Provided data section start
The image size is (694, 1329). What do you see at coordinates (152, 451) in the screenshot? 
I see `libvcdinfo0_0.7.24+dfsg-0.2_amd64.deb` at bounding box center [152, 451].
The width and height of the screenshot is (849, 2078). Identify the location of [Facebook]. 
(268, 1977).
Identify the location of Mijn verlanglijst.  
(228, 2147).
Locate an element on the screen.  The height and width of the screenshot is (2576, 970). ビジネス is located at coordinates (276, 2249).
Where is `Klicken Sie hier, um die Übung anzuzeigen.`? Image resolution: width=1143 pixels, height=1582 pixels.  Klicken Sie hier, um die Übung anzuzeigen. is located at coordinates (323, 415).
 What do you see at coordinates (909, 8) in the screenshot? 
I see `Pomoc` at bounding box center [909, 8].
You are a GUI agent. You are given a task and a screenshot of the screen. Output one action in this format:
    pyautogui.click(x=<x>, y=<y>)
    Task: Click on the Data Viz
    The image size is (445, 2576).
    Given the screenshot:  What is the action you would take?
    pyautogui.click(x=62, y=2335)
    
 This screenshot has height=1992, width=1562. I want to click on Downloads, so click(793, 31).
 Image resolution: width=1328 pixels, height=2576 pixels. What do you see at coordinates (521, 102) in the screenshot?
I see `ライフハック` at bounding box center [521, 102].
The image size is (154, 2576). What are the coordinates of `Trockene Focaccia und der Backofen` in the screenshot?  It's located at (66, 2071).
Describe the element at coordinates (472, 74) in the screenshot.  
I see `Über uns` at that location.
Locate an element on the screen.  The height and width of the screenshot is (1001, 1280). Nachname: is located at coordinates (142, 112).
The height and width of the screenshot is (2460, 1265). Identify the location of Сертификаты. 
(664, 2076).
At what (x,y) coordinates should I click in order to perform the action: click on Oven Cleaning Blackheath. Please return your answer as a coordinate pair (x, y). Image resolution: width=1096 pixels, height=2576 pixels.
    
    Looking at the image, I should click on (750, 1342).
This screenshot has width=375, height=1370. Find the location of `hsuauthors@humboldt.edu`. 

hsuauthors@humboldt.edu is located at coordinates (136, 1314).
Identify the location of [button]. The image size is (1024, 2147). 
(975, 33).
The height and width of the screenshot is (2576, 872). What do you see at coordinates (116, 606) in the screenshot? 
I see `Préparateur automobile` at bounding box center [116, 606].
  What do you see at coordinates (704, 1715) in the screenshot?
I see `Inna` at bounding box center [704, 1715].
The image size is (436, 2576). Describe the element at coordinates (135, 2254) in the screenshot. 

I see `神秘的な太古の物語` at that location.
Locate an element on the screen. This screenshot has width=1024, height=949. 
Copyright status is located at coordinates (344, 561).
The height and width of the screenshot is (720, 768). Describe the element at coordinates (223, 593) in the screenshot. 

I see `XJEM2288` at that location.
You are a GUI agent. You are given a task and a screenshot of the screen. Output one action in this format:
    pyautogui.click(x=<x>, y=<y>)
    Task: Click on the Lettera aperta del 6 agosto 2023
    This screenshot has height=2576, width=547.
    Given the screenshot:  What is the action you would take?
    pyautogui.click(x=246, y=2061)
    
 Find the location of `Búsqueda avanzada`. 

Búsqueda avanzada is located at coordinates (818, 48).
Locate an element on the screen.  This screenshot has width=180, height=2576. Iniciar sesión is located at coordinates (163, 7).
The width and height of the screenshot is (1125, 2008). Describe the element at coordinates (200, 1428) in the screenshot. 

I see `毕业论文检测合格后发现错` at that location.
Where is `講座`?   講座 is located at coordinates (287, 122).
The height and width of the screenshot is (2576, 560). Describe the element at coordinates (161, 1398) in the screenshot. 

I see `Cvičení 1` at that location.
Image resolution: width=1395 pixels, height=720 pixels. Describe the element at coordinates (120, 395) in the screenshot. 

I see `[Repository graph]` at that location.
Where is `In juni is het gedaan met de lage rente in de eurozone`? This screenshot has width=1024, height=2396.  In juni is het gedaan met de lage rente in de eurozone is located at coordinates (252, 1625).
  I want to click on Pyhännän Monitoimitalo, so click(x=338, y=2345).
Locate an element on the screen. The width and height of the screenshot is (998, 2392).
Provided data section end
## Task description
Render every record verbatim. Nothing should be left out.

## Output of the exercise
The image size is (694, 1329). What do you see at coordinates (152, 451) in the screenshot? 
I see `libvcdinfo0_0.7.24+dfsg-0.2_amd64.deb` at bounding box center [152, 451].
The width and height of the screenshot is (849, 2078). Identify the location of [Facebook]. 
(268, 1977).
Identify the location of Mijn verlanglijst.  
(228, 2147).
Locate an element on the screen.  The height and width of the screenshot is (2576, 970). ビジネス is located at coordinates (276, 2249).
Where is `Klicken Sie hier, um die Übung anzuzeigen.`? Image resolution: width=1143 pixels, height=1582 pixels.  Klicken Sie hier, um die Übung anzuzeigen. is located at coordinates (323, 415).
 What do you see at coordinates (909, 8) in the screenshot? 
I see `Pomoc` at bounding box center [909, 8].
You are a GUI agent. You are given a task and a screenshot of the screen. Output one action in this format:
    pyautogui.click(x=<x>, y=<y>)
    Task: Click on the Data Viz
    The image size is (445, 2576).
    Given the screenshot:  What is the action you would take?
    pyautogui.click(x=62, y=2335)
    
 This screenshot has height=1992, width=1562. I want to click on Downloads, so click(793, 31).
 Image resolution: width=1328 pixels, height=2576 pixels. What do you see at coordinates (521, 102) in the screenshot?
I see `ライフハック` at bounding box center [521, 102].
The image size is (154, 2576). What are the coordinates of `Trockene Focaccia und der Backofen` in the screenshot?  It's located at (66, 2071).
Describe the element at coordinates (472, 74) in the screenshot.  
I see `Über uns` at that location.
Locate an element on the screen.  The height and width of the screenshot is (1001, 1280). Nachname: is located at coordinates (142, 112).
The height and width of the screenshot is (2460, 1265). Identify the location of Сертификаты. 
(664, 2076).
At what (x,y) coordinates should I click in order to perform the action: click on Oven Cleaning Blackheath. Please return your answer as a coordinate pair (x, y). Image resolution: width=1096 pixels, height=2576 pixels.
    
    Looking at the image, I should click on (750, 1342).
This screenshot has width=375, height=1370. Find the location of `hsuauthors@humboldt.edu`. 

hsuauthors@humboldt.edu is located at coordinates (136, 1314).
Identify the location of [button]. The image size is (1024, 2147). 
(975, 33).
The height and width of the screenshot is (2576, 872). What do you see at coordinates (116, 606) in the screenshot? 
I see `Préparateur automobile` at bounding box center [116, 606].
  What do you see at coordinates (704, 1715) in the screenshot?
I see `Inna` at bounding box center [704, 1715].
The image size is (436, 2576). Describe the element at coordinates (135, 2254) in the screenshot. 

I see `神秘的な太古の物語` at that location.
Locate an element on the screen. This screenshot has width=1024, height=949. 
Copyright status is located at coordinates (344, 561).
The height and width of the screenshot is (720, 768). Describe the element at coordinates (223, 593) in the screenshot. 

I see `XJEM2288` at that location.
You are a GUI agent. You are given a task and a screenshot of the screen. Output one action in this format:
    pyautogui.click(x=<x>, y=<y>)
    Task: Click on the Lettera aperta del 6 agosto 2023
    This screenshot has height=2576, width=547.
    Given the screenshot:  What is the action you would take?
    pyautogui.click(x=246, y=2061)
    
 Find the location of `Búsqueda avanzada`. 

Búsqueda avanzada is located at coordinates (818, 48).
Locate an element on the screen.  This screenshot has width=180, height=2576. Iniciar sesión is located at coordinates (163, 7).
The width and height of the screenshot is (1125, 2008). Describe the element at coordinates (200, 1428) in the screenshot. 

I see `毕业论文检测合格后发现错` at that location.
Where is `講座`?   講座 is located at coordinates (287, 122).
The height and width of the screenshot is (2576, 560). Describe the element at coordinates (161, 1398) in the screenshot. 

I see `Cvičení 1` at that location.
Image resolution: width=1395 pixels, height=720 pixels. Describe the element at coordinates (120, 395) in the screenshot. 

I see `[Repository graph]` at that location.
Where is `In juni is het gedaan met de lage rente in de eurozone`? This screenshot has width=1024, height=2396.  In juni is het gedaan met de lage rente in de eurozone is located at coordinates (252, 1625).
  I want to click on Pyhännän Monitoimitalo, so click(x=338, y=2345).
Locate an element on the screen. The width and height of the screenshot is (998, 2392).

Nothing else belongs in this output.